● **DATA**:
####

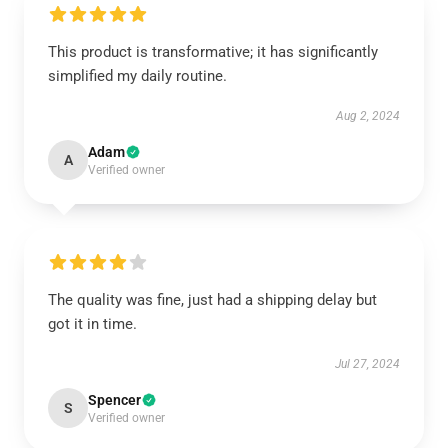
This product is transformative; it has significantly
simplified my daily routine.
Aug 2, 2024
Adam
A
Verified owner
The quality was fine, just had a shipping delay but
got it in time.
Jul 27, 2024
Spencer
S
Verified owner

####

Your task is to restate every record word for word. Omit all pictures.

● **SOLUTION TO THIS PROBLEM**:
This product is transformative; it has significantly
simplified my daily routine.
Aug 2, 2024
Adam
A
Verified owner
The quality was fine, just had a shipping delay but
got it in time.
Jul 27, 2024
Spencer
S
Verified owner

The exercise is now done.